Inflation, Interest Rates, and Wealth Distribution

58:58 - 1:05:56

  • The dynamics in Japan, such as deflationary bust and conservative companies, have led to higher inflation.
  • In the US, when baby boomers retire and start spending their wealth, it decreases the savings rate and increases demand for fixed income, which is inflationary.
  • Millennials in the US have a high demand for expensive tangible goods, leading to inflation in housing prices.
  • Europe's aging population has coincided with low inflation and low growth, but this correlation does not imply causation.
  • China is going through a balance sheet recession and a confidence crisis similar to Japan. A demographic bust in China could be deflationary for its economy.
  • Demographics alone do not determine inflation levels. Other factors like central bank policies and fiscal spending also impact inflation.
  • Labor shortages can lead to higher wage demands and structurally higher inflation.
  • The US economy has healthy balance sheets and high household wealth compared to previous decades, suggesting it can withstand higher interest rates than before.
  • Rates at current levels were historically not problematic for the US economy. The anomaly may have been the Global Financial Crisis (GFC).
  • Misjudging the economic situation by assuming we are back at 2019 could lead to thinking that rates are restrictive when they are not.
  • Demographics play a role in why higher rates are being handled better than expected.
  • Refinancing in the US has resulted in losses borne by debt owners rather than borrowers. This is different from other regions like Europe or Canada.
  • Wealthier cohorts in the US have excess cash and can earn interest income on it. Household interest payments as a percentage of disposable income are currently at very low levels.

Excess Cash, Interest Rates, and Trade Opportunities

1:05:33 - 1:12:34

  • The wealthier cohorts in the economy have excess cash and are earning interest income.
  • Household interest payments as a percentage of disposable income are at very low levels.
  • The corporate sector is also below average in terms of interest payments.
  • There is no shortage of cash, but the challenge is finding ways to invest it effectively.
  • The speaker believes that cutting rates would not be necessary because the economy is not restrictive.
  • Trades the speaker likes include being long volatility on equity markets and short fixed income.
  • In Canada, there is high household debt and bonds are correlated with the US market.
  • The Eurozone needs to stimulate exports by weakening the Euro currency.
  • Shorting the Euro is a trade opportunity for the speaker.
  • Sweden's manufacturing cycle can be a good indicator for the global economy's deflationary impulse.
  • China's policy set, bad demographics, and balance sheet recession make it uninvestable according to the speaker.
  • Chinese bond yields going to zero for an extended period of time is a possible bet for institutional investors.
  • China should allow its currency to weaken to counter deflationary impulses, but they are concerned about social unrest and outflows.

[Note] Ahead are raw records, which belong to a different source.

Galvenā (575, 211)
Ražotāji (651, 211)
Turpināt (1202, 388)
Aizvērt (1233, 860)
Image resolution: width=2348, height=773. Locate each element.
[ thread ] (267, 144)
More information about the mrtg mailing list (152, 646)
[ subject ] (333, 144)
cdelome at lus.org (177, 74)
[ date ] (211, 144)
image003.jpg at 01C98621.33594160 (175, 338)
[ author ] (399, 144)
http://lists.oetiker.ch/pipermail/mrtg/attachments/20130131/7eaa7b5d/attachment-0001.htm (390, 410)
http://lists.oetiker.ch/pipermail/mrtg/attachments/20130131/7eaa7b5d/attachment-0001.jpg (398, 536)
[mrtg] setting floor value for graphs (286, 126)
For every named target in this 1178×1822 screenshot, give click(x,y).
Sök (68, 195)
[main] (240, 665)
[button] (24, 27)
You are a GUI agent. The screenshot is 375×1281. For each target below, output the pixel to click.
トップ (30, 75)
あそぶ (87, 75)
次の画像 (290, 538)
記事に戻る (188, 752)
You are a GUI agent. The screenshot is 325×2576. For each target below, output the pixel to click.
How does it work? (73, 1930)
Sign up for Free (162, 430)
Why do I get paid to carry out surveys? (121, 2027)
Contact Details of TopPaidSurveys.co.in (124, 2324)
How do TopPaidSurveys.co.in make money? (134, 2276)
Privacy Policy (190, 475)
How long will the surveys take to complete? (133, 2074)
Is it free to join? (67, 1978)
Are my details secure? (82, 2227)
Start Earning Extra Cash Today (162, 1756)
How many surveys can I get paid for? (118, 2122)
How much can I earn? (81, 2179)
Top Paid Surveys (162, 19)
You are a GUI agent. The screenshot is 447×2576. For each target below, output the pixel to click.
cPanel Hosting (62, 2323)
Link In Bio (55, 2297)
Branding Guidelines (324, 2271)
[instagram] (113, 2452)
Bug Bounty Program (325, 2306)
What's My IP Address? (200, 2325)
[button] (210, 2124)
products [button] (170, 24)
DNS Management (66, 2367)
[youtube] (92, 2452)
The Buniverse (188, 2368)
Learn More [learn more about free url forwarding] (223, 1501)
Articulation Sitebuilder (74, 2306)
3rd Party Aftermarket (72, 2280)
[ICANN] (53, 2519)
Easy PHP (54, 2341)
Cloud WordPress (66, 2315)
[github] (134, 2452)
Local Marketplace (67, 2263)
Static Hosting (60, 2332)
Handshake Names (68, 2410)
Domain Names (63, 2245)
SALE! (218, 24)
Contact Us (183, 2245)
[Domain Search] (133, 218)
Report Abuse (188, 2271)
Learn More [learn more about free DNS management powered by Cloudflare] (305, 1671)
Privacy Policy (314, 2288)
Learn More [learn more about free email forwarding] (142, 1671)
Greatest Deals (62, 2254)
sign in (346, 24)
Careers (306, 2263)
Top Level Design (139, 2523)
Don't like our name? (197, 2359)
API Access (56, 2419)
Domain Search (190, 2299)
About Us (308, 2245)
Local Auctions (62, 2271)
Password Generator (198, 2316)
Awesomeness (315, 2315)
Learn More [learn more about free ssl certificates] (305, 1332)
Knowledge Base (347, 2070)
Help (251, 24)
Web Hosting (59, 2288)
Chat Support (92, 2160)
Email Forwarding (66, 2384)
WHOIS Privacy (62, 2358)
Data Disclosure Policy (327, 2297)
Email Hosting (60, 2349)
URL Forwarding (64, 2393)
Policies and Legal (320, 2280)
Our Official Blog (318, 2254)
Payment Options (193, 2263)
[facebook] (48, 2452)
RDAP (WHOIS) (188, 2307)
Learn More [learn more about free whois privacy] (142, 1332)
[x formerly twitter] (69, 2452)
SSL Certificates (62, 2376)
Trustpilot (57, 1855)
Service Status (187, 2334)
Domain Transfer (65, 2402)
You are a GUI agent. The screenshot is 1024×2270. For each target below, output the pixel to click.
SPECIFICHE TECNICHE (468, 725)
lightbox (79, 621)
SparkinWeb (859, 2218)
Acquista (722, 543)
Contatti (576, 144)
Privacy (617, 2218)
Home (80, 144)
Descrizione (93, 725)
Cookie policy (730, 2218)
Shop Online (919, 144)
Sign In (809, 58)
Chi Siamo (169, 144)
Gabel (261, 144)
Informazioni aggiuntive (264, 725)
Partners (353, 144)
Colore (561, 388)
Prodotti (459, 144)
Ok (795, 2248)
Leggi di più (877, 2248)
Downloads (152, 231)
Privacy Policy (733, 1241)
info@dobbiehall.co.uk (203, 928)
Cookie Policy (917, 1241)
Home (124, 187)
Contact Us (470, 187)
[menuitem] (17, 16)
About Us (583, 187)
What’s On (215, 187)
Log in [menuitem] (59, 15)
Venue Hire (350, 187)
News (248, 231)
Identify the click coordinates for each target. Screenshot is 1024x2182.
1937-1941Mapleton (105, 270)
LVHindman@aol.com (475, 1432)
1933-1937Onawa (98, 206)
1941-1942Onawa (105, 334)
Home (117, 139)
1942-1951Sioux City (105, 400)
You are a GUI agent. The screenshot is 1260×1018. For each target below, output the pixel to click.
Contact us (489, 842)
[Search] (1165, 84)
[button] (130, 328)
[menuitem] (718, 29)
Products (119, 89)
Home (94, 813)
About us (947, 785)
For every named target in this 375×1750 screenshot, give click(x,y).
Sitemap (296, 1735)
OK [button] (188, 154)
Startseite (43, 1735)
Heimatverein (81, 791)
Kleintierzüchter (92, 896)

China's Economic Situation and Housing Market

1:12:06 - 1:17:15

  • China is concerned about money leaving the country and not coming back, which could lead to a long-term economic situation similar to Japan.
  • The housing market in China has seen a decrease in completions and distressed developers, but there have been no reported loan impairments by banks.
  • Recognizing losses early allows for growth, but China's control system is preventing this from happening.
  • The interviewee is considering returning to the institutional side of trading and exploring ways to engage responsibly on social media.
  • The podcast episode concludes with gratitude for the guest and reminders about other episodes and resources.